Wednesday, December 05, 2012

Recipe adopted from atHome: Artisan Breads by Eric W. Kastel.


Despite the long list of steps that you might have noticed below, this is a fairly straightforward (and easy) recipe where the majority of the time is spent letting the poolish do its thing and letting the dough rise.  And let me tell you, the time spent waiting is worth it; store-bought muffins pale in comparison to these bad boys.  I ended up with a dozen soft, flavorful, and chewy English muffins that were twice the height of what you might have expected.   They're great on their own, served up with a little butter, jam, or honey, as a crust for mini-pizzas, or as a key component in classic breakfast dishes such as Eggs Benedict or your favorite breakfast sandwiches.  The possibilities are endless.

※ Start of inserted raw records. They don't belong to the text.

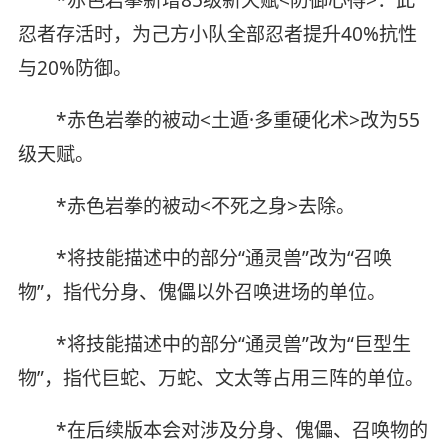
*赤色岩拳新增85级新天赋<防御心得>：此
忍者存活时，为己方小队全部忍者提升40%抗性
与20%防御。
*赤色岩拳的被动<土遁·多重硬化术>改为55
级天赋。
*赤色岩拳的被动<不死之身>去除。
*将技能描述中的部分“通灵兽”改为“召唤
物”，指代分身、傀儡以外召唤进场的单位。
*将技能描述中的部分“通灵兽”改为“巨型生
物”，指代巨蛇、万蛇、文太等占用三阵的单位。
*在后续版本会对涉及分身、傀儡、召唤物的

One final item to bring up is that I've now switched over to using instant dry yeast (rather than active dry yeast) for any and all yeast breads.  This is both due to its ease and due to the fact that instant dry yeast is now the norm in modern baking recipes.  Unlike active dry yeast, instant dry yeast does not require proofing with warm water and sugar before you begin a recipe (which is an obvious plus).  But with that said, if you only have active dry yeast at home, no worries!  Just keep in mind that the two types cannot be substituted 1:1.  Rather, use the following proportion:

  • 100% Fresh Yeast = 40% Active Dry Yeast = 33% Instant Dry Yeast

INGREDIENTS:

Poolish:
3/4 cup water, 55° F
6.8 ounces (~1 1/3 cup) bread flour
1/4 teaspoon instant dry yeast

Remaining Ingredients:
1 1/2 cups water, 95° F
1/8 teaspoon malt syrup
2 tablespoons unsalted butter
20.2 ounces (~4 cups) bread flour
1 tablespoon instant dry yeast
1 tablespoon salt
2 teaspoons sugar

DIRECTIONS:

The night before you plan to bake the muffins, prepare your poolish [poo-LEESH] by mixing together the water, flour, and yeast by hand.  Cover with plastic wrap and refrigerate for two hours.  Remove the poolish from the refrigerator and leave out at room temperature for 10 to 12 hours.

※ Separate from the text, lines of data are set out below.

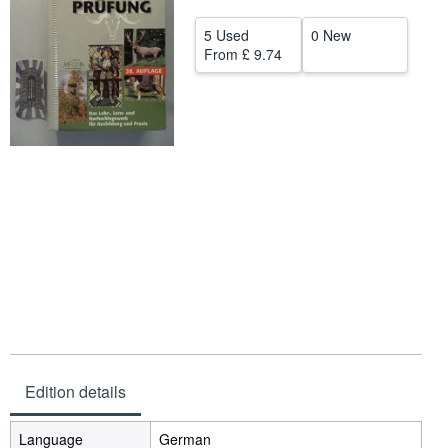
Help
5 Used
0 New
From
£ 9.74
CLOSE
Edition details
Language
German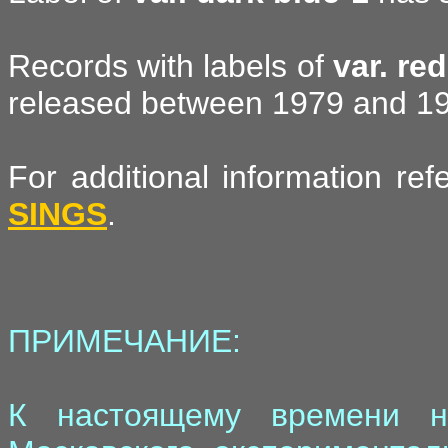
Records with labels of
var. red
released between 1979 and 1
For additional information re
SINGS
.
ПРИМЕЧАНИЕ:
К настоящему времени н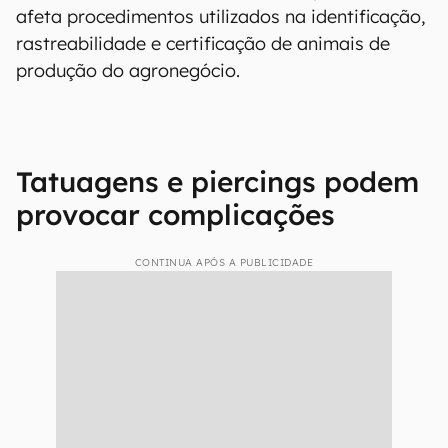
afeta procedimentos utilizados na identificação,
rastreabilidade e certificação de animais de
produção do agronegócio.
Tatuagens e piercings podem
provocar complicações
CONTINUA APÓS A PUBLICIDADE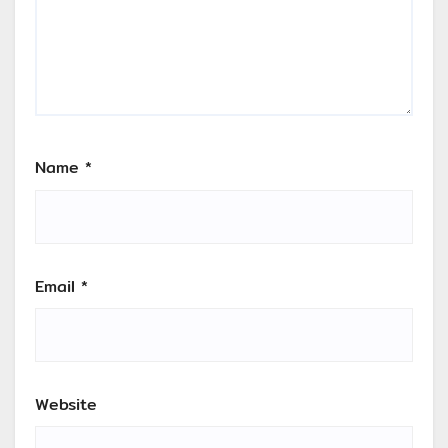
Name
*
Email
*
Website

When your poolish is all set, it should have risen considerably and should be filled with air pockets.

For the dough, transfer the poolish to a stand mixer bowl, and add the water and malt syrup.  In another bowl, combine the butter and flour using a pastry blender, until fine.  Add the yeast to the flour and butter mixture, stir, and add to the stand mixer bowl.  Using a dough hook attachment, mix for four minutes on low, making sure to scrape down the sides and flip the dough over halfway through.  Using a medium speed, mix for another two minutes, again making sure to scrape down and flip.

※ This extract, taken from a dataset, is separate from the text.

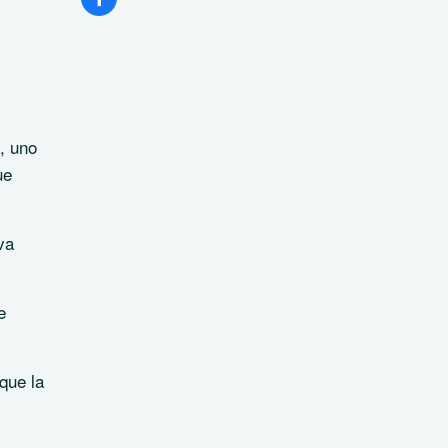
, uno
ue
va
e
que la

Remove the dough from the bowl, lightly spray the bowl with cooking spray, put the dough back into the bowl, and cover with plastic wrap.  Place the bowl in a warm area for 45 to 60 minutes.

The dough should have at least doubled in size by this point.  Place the dough on a lightly floured surface and gently fold the dough in half in both directions.  This will expel some of the air, and give the dough a more homogeneous texture.  Re-cover with plastic wrap, and let the dough rest for another 15 minutes.

Preheat the oven to 475° F.  While the oven is heating, gently roll out the dough into a rectangle of about 10" x 11".  At this point, you can either use a cookie cutter approach and have rectangular muffins, or else use a cup or round cookie cutter to have the more traditional rounded muffin.  Cover muffins with plastic wrap for one last resting for another 15 minutes.

Warm a nonstick skillet over medium heat, and then lightly brown each side of the English muffins, a few at a time.

Transfer the muffins to a sheet tray lined with parchment paper and bake for 6 to 8 minutes, or until an internal temperature of 205° F is met.  Let the muffins rest on a cooling rack before cutting into.

*To freeze any extras, let them come to room temperature, transfer to a zip-lock bag, press out any excess air, and freeze.